What is this Saharan dust and how did it get here?
As motorists across the country set off to work on Monday morning, many were left puzzled after finding their vehicles coated with a thin layer of red dust.
Remarkably this dust had found its way to the UK at the end of a 2,000 mile journey from northwest Africa.
The satellite animation in this video shows the air flowing from North Africa over Europe and the UK, bringing a steady flow of dust from the Sahara for several days.
The public took to social media to report their unusually dusty vehicles.
Saharan dust is a mixture of sand and dust from the Sahara, the vast desert area that covers most of North Africa.
Once it is lifted from the ground by strong winds, clouds of dust can reach very high altitudes and be transported worldwide, covering thousands of miles.

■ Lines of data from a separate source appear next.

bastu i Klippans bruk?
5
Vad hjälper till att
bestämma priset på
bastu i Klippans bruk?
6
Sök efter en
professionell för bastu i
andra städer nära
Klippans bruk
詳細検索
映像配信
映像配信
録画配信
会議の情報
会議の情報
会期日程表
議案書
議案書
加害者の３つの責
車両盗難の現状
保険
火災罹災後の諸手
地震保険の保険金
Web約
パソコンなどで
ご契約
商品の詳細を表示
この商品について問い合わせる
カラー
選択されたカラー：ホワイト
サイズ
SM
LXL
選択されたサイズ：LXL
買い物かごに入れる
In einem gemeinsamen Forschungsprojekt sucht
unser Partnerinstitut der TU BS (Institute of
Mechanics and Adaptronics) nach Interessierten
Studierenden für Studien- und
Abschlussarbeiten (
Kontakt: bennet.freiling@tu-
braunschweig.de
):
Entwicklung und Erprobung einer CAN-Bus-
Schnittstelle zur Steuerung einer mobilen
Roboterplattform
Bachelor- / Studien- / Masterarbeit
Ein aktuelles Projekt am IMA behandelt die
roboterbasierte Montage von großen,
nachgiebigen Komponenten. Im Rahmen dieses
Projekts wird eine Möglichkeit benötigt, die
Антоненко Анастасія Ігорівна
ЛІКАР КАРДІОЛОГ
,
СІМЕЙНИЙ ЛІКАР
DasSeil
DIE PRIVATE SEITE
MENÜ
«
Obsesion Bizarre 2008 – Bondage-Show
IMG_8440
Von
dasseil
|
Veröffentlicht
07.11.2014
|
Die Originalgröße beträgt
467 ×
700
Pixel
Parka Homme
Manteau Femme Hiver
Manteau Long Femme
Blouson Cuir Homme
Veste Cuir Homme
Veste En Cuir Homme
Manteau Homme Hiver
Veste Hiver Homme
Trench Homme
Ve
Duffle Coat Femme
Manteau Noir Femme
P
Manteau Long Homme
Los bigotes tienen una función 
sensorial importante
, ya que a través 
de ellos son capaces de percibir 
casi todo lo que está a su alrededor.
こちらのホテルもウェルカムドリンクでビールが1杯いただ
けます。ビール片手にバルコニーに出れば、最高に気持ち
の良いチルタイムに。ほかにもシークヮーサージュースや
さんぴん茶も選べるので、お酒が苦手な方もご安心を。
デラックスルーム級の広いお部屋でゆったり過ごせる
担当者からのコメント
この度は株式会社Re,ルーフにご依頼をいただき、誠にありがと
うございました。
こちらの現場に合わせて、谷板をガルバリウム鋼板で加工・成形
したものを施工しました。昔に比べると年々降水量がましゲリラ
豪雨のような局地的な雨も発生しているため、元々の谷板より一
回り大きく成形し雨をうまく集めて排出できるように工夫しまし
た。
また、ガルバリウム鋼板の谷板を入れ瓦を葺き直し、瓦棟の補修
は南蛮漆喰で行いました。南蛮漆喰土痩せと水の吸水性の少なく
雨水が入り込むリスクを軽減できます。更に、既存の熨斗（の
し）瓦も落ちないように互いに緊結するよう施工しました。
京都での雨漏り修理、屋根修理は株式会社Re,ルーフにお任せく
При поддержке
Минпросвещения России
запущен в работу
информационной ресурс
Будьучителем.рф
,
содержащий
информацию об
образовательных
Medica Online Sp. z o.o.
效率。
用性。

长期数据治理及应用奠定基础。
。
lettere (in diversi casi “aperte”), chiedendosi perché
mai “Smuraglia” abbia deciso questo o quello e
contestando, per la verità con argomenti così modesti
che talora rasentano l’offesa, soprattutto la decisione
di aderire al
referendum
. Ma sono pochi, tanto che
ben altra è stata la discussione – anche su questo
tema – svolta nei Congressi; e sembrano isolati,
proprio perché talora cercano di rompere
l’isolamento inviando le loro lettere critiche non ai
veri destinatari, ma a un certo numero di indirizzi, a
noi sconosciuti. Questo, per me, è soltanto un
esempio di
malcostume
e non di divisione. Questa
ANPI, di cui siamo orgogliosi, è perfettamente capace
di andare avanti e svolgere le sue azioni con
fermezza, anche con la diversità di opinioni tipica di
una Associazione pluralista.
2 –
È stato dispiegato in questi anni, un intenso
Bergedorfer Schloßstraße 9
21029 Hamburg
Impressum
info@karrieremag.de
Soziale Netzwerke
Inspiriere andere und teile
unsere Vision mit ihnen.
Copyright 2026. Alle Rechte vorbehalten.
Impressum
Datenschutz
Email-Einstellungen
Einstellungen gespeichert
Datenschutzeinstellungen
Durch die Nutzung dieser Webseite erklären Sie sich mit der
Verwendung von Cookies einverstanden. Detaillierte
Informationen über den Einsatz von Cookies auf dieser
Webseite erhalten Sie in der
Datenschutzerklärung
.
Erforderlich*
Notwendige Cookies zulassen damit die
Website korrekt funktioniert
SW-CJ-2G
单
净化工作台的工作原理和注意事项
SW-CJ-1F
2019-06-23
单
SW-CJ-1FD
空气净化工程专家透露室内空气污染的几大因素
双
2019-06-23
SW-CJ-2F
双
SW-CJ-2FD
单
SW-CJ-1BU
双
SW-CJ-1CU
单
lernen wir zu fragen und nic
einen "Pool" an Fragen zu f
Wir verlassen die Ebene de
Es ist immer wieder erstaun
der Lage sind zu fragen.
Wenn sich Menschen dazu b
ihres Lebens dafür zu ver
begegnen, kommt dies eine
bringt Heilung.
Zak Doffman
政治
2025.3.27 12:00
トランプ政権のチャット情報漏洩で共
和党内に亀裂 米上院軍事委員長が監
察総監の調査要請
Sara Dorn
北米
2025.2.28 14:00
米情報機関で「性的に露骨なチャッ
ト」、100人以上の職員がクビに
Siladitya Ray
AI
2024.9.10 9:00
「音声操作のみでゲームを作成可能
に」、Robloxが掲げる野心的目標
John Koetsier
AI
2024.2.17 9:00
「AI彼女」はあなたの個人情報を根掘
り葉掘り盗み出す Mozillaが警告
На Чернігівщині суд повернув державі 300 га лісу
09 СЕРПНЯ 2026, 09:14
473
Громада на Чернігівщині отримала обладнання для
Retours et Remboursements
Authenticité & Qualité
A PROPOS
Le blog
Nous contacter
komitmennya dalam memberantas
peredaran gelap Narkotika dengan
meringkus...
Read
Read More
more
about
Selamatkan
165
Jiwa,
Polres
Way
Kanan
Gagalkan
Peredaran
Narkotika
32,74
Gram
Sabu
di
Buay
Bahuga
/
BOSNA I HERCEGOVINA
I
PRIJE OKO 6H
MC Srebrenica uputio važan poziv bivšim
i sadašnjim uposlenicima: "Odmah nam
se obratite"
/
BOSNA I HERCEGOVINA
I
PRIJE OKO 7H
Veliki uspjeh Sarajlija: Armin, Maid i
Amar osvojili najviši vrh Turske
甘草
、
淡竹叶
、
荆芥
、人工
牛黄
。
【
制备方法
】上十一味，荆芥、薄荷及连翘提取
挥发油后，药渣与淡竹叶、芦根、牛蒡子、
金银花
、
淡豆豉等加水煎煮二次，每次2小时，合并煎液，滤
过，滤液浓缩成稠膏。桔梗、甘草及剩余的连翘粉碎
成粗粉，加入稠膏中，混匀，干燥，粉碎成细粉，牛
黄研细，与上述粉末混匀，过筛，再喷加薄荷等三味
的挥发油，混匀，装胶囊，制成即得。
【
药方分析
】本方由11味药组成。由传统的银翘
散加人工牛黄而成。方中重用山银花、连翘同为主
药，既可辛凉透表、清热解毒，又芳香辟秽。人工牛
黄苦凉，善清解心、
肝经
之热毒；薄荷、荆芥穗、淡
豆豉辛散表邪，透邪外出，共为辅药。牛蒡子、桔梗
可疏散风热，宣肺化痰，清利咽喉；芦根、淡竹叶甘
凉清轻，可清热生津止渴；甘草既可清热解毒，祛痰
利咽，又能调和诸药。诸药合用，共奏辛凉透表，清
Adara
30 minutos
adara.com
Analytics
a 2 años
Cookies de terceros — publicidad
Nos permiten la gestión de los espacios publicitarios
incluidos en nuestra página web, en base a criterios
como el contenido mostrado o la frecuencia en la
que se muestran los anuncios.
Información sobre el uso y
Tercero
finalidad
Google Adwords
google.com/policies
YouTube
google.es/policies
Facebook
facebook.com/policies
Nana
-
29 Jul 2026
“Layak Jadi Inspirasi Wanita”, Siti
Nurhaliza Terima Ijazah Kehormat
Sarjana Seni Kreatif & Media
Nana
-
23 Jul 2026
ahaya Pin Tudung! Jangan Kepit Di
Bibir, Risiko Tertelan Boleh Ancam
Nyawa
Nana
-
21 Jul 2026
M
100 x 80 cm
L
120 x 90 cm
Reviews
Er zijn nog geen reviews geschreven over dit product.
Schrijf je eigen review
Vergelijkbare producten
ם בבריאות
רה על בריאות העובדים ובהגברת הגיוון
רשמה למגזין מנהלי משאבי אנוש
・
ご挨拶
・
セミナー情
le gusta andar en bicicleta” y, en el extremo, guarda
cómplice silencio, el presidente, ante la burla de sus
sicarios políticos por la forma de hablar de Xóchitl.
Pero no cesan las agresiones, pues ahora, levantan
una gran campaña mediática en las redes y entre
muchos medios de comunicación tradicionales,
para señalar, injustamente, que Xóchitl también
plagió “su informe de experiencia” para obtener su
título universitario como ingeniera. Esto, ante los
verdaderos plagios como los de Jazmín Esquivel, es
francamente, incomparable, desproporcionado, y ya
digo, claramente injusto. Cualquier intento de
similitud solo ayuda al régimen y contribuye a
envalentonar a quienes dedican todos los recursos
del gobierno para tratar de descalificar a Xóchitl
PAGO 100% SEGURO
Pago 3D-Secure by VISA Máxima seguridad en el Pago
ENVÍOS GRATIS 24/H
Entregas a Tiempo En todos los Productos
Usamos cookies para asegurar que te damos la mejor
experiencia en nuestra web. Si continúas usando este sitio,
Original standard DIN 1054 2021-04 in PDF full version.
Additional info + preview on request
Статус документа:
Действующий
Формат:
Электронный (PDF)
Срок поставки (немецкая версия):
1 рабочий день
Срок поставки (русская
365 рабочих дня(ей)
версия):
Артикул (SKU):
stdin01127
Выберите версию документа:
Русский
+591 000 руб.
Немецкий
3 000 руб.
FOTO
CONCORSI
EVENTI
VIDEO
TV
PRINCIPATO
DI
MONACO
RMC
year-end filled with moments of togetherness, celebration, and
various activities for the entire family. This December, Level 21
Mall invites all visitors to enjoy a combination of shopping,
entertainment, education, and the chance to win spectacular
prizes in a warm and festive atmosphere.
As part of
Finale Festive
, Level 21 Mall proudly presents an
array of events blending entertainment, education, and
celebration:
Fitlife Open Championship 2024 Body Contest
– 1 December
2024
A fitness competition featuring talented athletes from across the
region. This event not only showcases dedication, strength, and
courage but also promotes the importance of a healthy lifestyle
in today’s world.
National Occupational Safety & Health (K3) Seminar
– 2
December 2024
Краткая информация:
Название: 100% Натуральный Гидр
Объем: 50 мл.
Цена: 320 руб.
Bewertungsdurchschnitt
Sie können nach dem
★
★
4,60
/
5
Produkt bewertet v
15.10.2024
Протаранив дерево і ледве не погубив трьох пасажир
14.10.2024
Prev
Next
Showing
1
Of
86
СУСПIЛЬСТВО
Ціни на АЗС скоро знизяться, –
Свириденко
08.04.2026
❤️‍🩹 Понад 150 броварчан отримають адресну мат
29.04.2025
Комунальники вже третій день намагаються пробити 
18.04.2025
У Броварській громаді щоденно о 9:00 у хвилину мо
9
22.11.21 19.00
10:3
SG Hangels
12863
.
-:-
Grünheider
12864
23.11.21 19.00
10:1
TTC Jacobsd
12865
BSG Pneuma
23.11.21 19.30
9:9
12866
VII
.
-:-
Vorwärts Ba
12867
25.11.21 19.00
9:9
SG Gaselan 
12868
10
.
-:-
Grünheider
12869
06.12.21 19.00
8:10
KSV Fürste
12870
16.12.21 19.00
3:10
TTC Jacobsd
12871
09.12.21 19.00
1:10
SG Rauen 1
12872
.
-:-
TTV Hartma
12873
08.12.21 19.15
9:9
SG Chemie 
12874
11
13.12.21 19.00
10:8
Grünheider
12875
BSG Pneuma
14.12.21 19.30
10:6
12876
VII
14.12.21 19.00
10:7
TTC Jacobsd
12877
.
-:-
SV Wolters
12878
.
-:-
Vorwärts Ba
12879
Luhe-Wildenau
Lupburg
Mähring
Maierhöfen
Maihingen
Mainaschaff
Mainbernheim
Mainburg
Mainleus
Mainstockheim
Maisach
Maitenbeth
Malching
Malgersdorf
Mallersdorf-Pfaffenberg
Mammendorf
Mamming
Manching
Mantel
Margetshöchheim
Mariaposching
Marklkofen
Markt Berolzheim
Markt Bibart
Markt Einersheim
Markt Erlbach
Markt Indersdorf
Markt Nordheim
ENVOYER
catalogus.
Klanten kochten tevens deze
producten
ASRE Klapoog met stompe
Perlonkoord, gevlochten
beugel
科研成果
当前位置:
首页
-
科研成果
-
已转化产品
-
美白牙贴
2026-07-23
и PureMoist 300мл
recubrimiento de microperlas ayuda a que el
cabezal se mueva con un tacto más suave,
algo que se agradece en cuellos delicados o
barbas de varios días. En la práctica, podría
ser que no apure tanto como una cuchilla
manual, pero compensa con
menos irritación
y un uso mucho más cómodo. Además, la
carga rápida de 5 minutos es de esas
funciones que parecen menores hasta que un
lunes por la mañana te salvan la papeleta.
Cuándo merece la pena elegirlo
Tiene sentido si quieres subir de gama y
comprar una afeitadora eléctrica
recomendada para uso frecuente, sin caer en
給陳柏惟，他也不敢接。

Gale force wind conditions in the Sahara of over 40 miles per hour contributed to this most recent example of the phenomenon, although it is by no means its first occurrence.
Paul Hutcheon, Met Office forecaster, said: "We usually see this happen several times a year when big dust storms in the Sahara coincide with southerly winds to bring dust here."
Upon their high-altitude arrival to the UK, the airborne particles combined with our warm air and were deposited during rain showers. When the rainwater evaporated, a thin layer of dust was left on surfaces, like cars.
Saharan dust is also a contributing factor to air quality, in addition to pollution levels and weather conditions.